Der praktischste Tanz, den man lernen kann. Funktioniert zu fast jeder Musik, von Schlager bis Charts. Wer Discofox kann, ist auf jeder Feier nicht mehr nur Zuschauer.

Cha-Cha-Cha

Lateinamerikanisch, schnell, mit einem charakteristischen Rhythmus, der einem nicht mehr aus dem Kopf geht. Macht Spaß, sobald die ersten Schritte sitzen.

Rumba

Der langsamste Lateintanz – und der mit dem meisten Ausdruck. Wer Rumba mag, mag das, was zwischen den Schritten passiert.

Tango

Wenig zu erklären, viel zu erleben. Wir unterrichten Tango als Standardtanz, nicht in der argentinischen Variante.

Foxtrott

Der unaufdringlichste der Standardtänze. Funktioniert zu vielen Musikstücken, in denen kein anderer Tanz so richtig passt – und genau das macht ihn nützlich.

Slowfox

Der eleganteste der langsamen Tänze – und einer der lohnenswerteren. Slowfox unterrichten wir erst in der Clubphase, weil sich seine Schönheit erst dann zeigt, wenn die Grundlagen anderer Tänze vertraut sind.

Salsa

Lateinamerikanisch, lebendig, mit eigener Musik und eigener Community.
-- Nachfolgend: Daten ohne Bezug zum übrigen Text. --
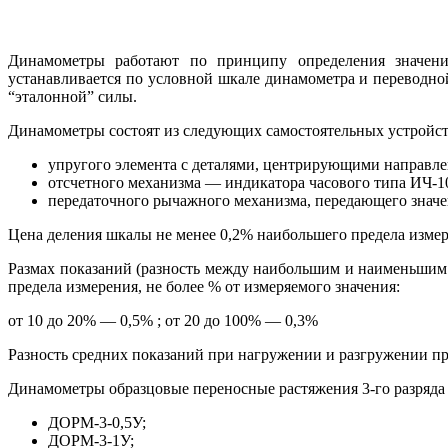
Динамометры работают по принципу определения значени
устанавливается по условной шкале динамометра и переводно
“эталонной” силы.
Динамометры состоят из следующих самостоятельных устройст
упругого элемента с деталями, центрирующими направл
отсчетного механизма — индикатора часового типа ИЧ-1
передаточного рычажного механизма, передающего значе
Цена деления шкалы не менее 0,2% наибольшего предела изме
Размах показаний (разность между наибольшим и наименьшим 
предела измерения, не более % от измеряемого значения:
от 10 до 20% — 0,5% ; от 20 до 100% — 0,3%
Разность средних показаний при нагружении и разгружении при
Динамометры образцовые переносные растяжения 3-го разряда
ДОРМ-3-0,5У;
ДОРМ-3-1У;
Salsa kommt bei uns in der Clubphase als einer der Tänze vor – wer mehr will, findet bei uns einen eigenen Salsa-Club für Fortgeschrittene.
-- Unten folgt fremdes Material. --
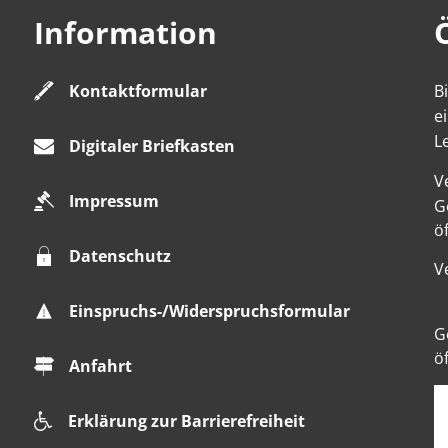
Information
Kontaktformular
B
e
L
Digitaler Briefkasten
V
Impressum
K
G
ö
Datenschutz
V
Einspruchs-/Widerspruchsformular
K
G
ö
Anfahrt
Erklärung zur Barrierefreiheit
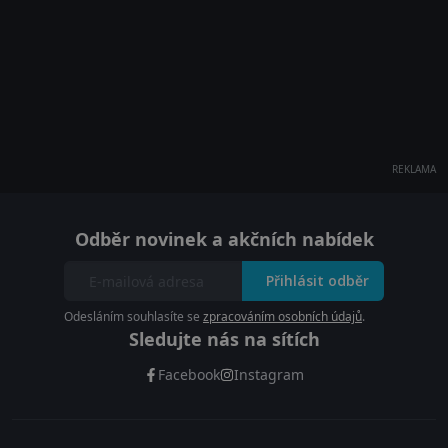
REKLAMA
Odběr novinek a akčních nabídek
Přihlásit odběr
Odesláním souhlasíte se
zpracováním osobních údajů
.
Sledujte nás na sítích
Facebook
Instagram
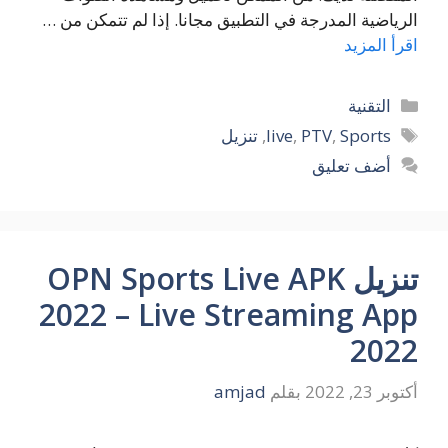
الرياضية المدرجة في التطبيق مجانا. إذا لم تتمكن من …
اقرأ المزيد
التصنيفات
التقنية
الوسوم
Sports
,
PTV
,
live
,
تنزيل
أضف تعليق
تنزيل OPN Sports Live APK
2022 – Live Streaming App
2022
أكتوبر 23, 2022
بقلم
amjad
Quickstep, Jive, Samba und mehr

Die schnelleren Vertreter der Standard- und Lateintänze, die in unseren Kursen und Tanzclubs vorkommen. Wer in unsere höheren Tanzclubs kommt, kennt am Ende fast alle.

Hip Hop

Hip Hop ist mehr als ein Tanzstil – es ist eine Musikrichtung, eine Kultur, eine Geschichte. Was wir unterrichten, ist die getanzte Variante davon: Moves, Choreografien und ein eigener Style, der mit den Jahren wächst. Anders als beim Paartanz tanzt man hier allein – aber selten ohne Gruppe.

Was Hip Hop nicht ist

Hip Hop ist kein Ballett, kein Jazztanz und kein Showtanz. Es geht nicht um Eleganz, sondern um Ausdruck. Und es geht nicht darum, gleich auszusehen wie die anderen, sondern darum, dass die Gruppe als Ganzes funktioniert.

Breakdance

Eine eigene Welt innerhalb des Hip Hop, oft auch „Breaking" genannt. Tanzen am Boden, mit viel Akrobatik und einer eigenen Sprache.

Toprock

Die Schritte im Stehen, mit denen ein Break-Set beginnt. Klingt einfach, ist es nicht.

Footwork

Die Schritte am Boden, oft in Kreisform um die eigene Hand. Sieht spektakulär aus, fühlt sich am Anfang fremd an.

Freezes

Posen, in denen man kurz einfriert – meist in akrobatischen Positionen. Der Moment, in dem alle für eine Sekunde den Atem anhalten.

Powermoves

Die spektakulären Drehungen am Kopf, auf den Händen, auf dem Rücken. Wer sie sieht, will sie sofort auch können – und merkt schnell, dass dahinter Jahre Arbeit stehen.

Kids Dance

Kein eigener Tanzstil im klassischen Sinn, sondern eine spielerische Einführung in Bewegung und Rhythmus. Mit fünf Jahren ist es noch zu früh für Hip Hop oder Paartanz – aber genau richtig, um zu entdecken, dass der eigene Körper zur Musik etwas Schönes machen kann.

Jugendtanzkurs

Kein eigener Tanzstil, sondern eine Sammlung von Paartänzen, zusammengestellt für Jugendliche ab ca. 15 Jahren. Wir unterrichten dort die Tänze, die im Leben am häufigsten vorkommen – Walzer, Discofox, Tango, Cha-Cha-Cha und einige mehr.
Was den Jugendtanzkurs vom Erwachsenen-Paartanz unterscheidet, ist nicht das Repertoire, sondern das Tempo und die Gruppe: Hier sind alle gleichzeitig zum ersten Mal dabei.